I’ll sup here ’til my final days

Every inch of the big farmhouse kitchen table is covered in books, pencils, and papers. There is a saucer with a dusting of crumbs on it from breakfast and a chipped mug with a Chagall painting printed on it half filled with black tea. The watercolor boxes and water jar and brushes are piled and pushed to a far edge waiting to be used again and the basket of embroidery floss and needles and a balled up bit of cloth waiting to be stitched are hanging on the arm of the heavy wooden chair, partially obscured by two or three sweaters draped over the back of the chair. The kettle is hissing and starting to whistle in that wobbly way it does before it really let’s her rip and howls that the water is hot and the dog with the short stubby nose is snorting as she presses her face into her belly to scratch an itch or catch a flea. The long pointy faces black dog is leaning against my hip, eyes half closed. He wants to lie down floor and nap but he’s worried I’ll get up and leave. I slide the worn toe of my Birkenstock mule under his haunches and he takes the hint and melts into the floor and rests his head on my foot. He’ll stay there all morning.

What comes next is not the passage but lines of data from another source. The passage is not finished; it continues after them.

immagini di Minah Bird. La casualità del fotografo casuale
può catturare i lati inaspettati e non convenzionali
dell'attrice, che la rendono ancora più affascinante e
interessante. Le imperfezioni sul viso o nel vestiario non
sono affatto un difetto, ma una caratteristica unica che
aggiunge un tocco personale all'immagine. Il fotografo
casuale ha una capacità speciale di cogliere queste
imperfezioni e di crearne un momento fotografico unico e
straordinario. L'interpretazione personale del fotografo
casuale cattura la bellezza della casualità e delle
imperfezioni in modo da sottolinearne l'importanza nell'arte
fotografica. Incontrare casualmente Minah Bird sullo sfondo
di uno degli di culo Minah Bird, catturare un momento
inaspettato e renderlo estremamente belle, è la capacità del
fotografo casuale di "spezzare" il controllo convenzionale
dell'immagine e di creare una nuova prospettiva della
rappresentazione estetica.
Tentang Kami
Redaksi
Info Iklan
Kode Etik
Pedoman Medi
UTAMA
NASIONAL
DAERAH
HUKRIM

Two decades ago, there would have been fresh blueberry or dewberry or mulberry muffins baking at this hour of the morning. Someone would have been boiling eggs we’d just gathered from our hens and carving fat slices of homemade bread for the sandwiches we’d pack up for lunch when we headed out into the wilds our acres for a day of homeschooling. The kids would have been squealing and laughing and dogs would have been galloping around underfoot and barking and roughhousing as I cooked. There would have been music or maybe NPR playing on the radio and a cat squeezed in between the potted plants on the window sill where it liked to hide from the dogs and watch the birds at the feeder in the garden. Our kitchen was a noisy, messy, happy place back then.

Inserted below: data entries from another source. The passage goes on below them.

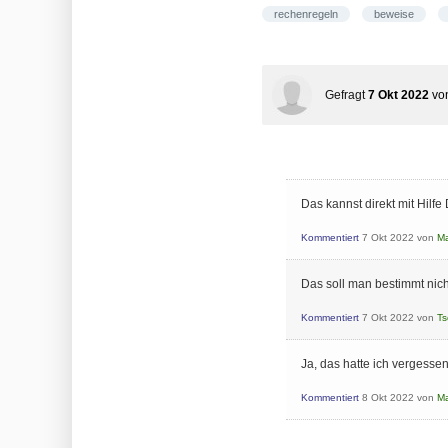
rechenregeln
beweise
Gefragt
7 Okt 2022
vo
Das kannst direkt mit Hilf
Kommentiert
7 Okt 2022
von
Ma
Das soll man bestimmt nicht
Kommentiert
7 Okt 2022
von
T
Ja, das hatte ich vergessen
Kommentiert
8 Okt 2022
von
Ma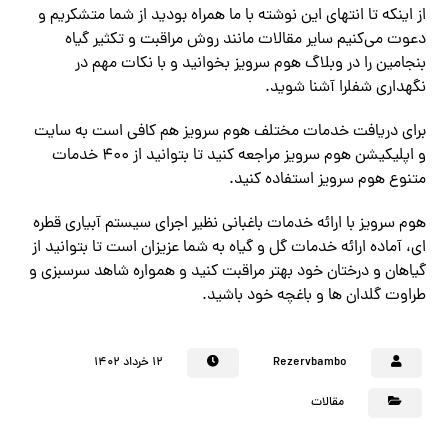
از اینکه تا انتهای این نوشته با ما همراه بودید از شما متشکریم و
دعوت می‌کنیم سایر مقالات مانند روش مراقبت و تکثیر گیاه
بنجامین را در وبلاگ هوم سرویز بخوانید و با نکات مهم در
نگهداری شفلرا آشنا شوید.
برای دریافت خدمات مختلف هوم سرویز هم کافی است به سایت
و اپلیکیشن هوم سرویز مراجعه کنید تا بتوانید از ۴۰۰ خدمات
متنوع هوم سرویز استفاده کنید.
هوم سرویز با ارائه خدمات باغبانی نظیر اجرای سیستم آبیاری قطره
ای، آماده ارائه خدمات گل و گیاه به شما عزیزان است تا بتوانید از
گیاهان و درختان خود بهتر مراقبت کنید و همواره شاهد سرسبزی و
طراوت گلدان ها و باغچه خود باشید.
Rezervbambo
۱۲ خرداد ۱۴۰۲
مقالات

Mornings are quieter here now and the messes on the kitchen table are all mine. I still have dogs tumbling around underfoot making sure my house is never completely quiet or clean and there is one old cat left that likes to hide behind the curtain and sleep in the sun on the windowsill. I didn’t pick many berries this year. I let the birds have all of the mulberries and the weather was weird and my blueberry bushes barely produced any fruit. I did pick some blackberries and dewberries this year but I ate them all out of a bowl right after I picked and washed them. I didn’t make muffins or pancakes or my sweet fat clafoutis, the one recipe I really used to love to make in the summer with fresh eggs and berries, because my hens are long dead and there are no more eggs to gather and I keep letting the ones I buy at the grocery store go bad–or I boil them for the dogs.

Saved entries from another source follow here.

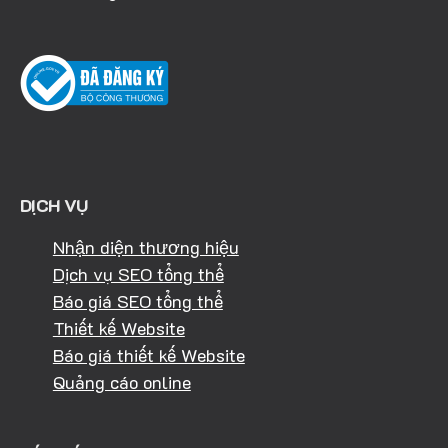
DỊCH VỤ
Nhận diện thương hiệu
Dịch vụ SEO tổng thể
Báo giá SEO tổng thể
Thiết kế Website
Báo giá thiết kế Website
Quảng cáo online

I’ve become a tea and toast woman. I eat my toast with honey or jam or sliced fruit in the morning. Some days I eat apples, other days figs or avocados or tomatoes–whatever is in season. I mostly graze during the day. I nibble nuts and seeds, granola and crackers, maybe a carrot and hummus. I like a cookie now and then. I drink gallons of tea all day. I start with black and then switch to lemon ginger in the afternoons and then echinacea or maybe even hot chocolate at night, if I am really cold or get a wild hair and a sweet tooth. My dinner is usually something simple like a bowl of soup or rice and beans or maybe a baked sweet potato with something green alongside and another piece of toasted bread. I’ll splurge and eat cheese and pickles now and then. I love pickled beets and nuts in a leafy green salad. I’m trying to make myself cook more and better. Some days I think I make better meals for my dogs than I do for myself. I don’t go hungry though. I am just not inspired to cook much with no one around but me to cook for–but I make do.

After my husband died I really wanted to move out of this place. I wanted to move to a smaller house, not quite off the grid but away from the noise of the city and certainly not nestled in suburbia. Everyone told me it was a bad idea to move–and I do mean everyone. I did what everyone said I should do and I stayed put but I know now I was a fool to listen. I have way too much house, too much land, too much worry. I even have way too much kitchen table. I’m trying to figure out how to live simply in a overstuffed complicated place. It’s a challenge.

I don’t honestly know where I’d go if I did leave. This country has become a scary place. I’m probably better off staying where things are familiar. I stay home most days and walk the woods with my dogs and visit the creek and make art and eat and sleep when I feel like it. The space is definitely too big and my life is getting smaller and there are days when I just can’t stand it anymore and I imagine packing up the car with my dogs and the old cat and just a few boxes of the bare essentials and heading for the proverbial hills but I never do more than imagine. Most days I am just really grateful that I have a home in these weird wild acres that I have grown to love and a studio where I can make and write. It’s not perfect but it’s mine and a lot of the ghosts are friendly so I reckon this is where I’ll be until I no longer am. If I am lucky, I will sup here on toast and tea at the messy farm table ’til my final days.